TASK STATEMENT:
Return the lines below that contain "être".

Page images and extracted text
=====

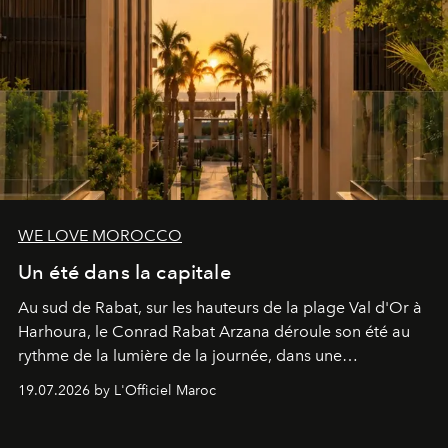
WE LOVE MOROCCO
Un été dans la capitale
Au sud de Rabat, sur les hauteurs de la plage Val d'Or à
Harhoura, le Conrad Rabat Arzana déroule son été au
rythme de la lumière de la journée, dans une
programmation pensée comme une succession de
19.07.2026 by L'Officiel Maroc
rendez-vous avec l’océan.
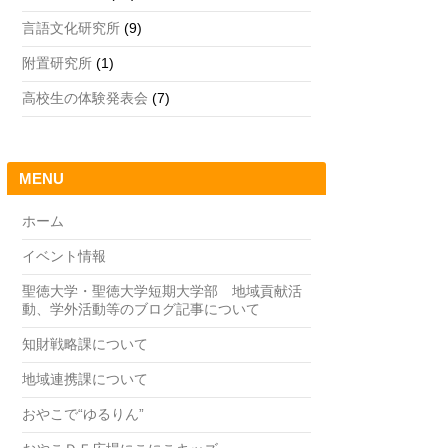
言語文化研究所
(9)
附置研究所
(1)
高校生の体験発表会
(7)
MENU
ホーム
イベント情報
聖徳大学・聖徳大学短期大学部 地域貢献活
動、学外活動等のブログ記事について
知財戦略課について
地域連携課について
おやこで“ゆるりん”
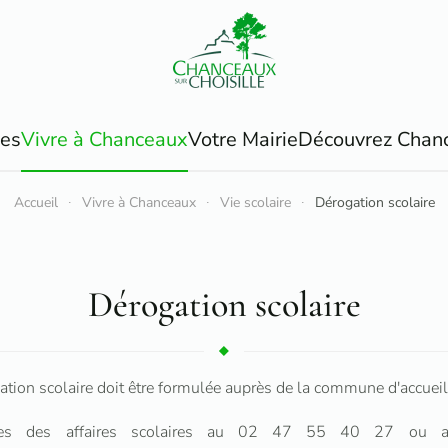
ues
Vivre à Chanceaux
Votre Mairie
Découvrez Chan
Accueil
Vivre à Chanceaux
Vie scolaire
Dérogation scolaire
Dérogation scolaire
ion scolaire doit être formulée auprès de la commune d'accueil 
vices des affaires scolaires au 02 47 55 40 27 ou a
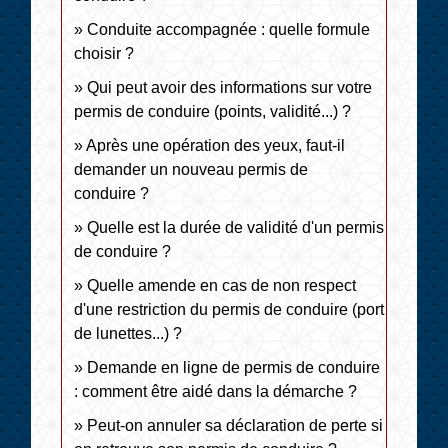
Conduite accompagnée : quelle formule
choisir ?
Qui peut avoir des informations sur votre
permis de conduire (points, validité...) ?
Après une opération des yeux, faut-il
demander un nouveau permis de
conduire ?
Quelle est la durée de validité d'un permis
de conduire ?
Quelle amende en cas de non respect
d'une restriction du permis de conduire (port
de lunettes...) ?
Demande en ligne de permis de conduire
: comment être aidé dans la démarche ?
Peut-on annuler sa déclaration de perte si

=====

TASK SOLUTION:
ion scolaire doit être formulée auprès de la commune d'accueil 
: comment être aidé dans la démarche ?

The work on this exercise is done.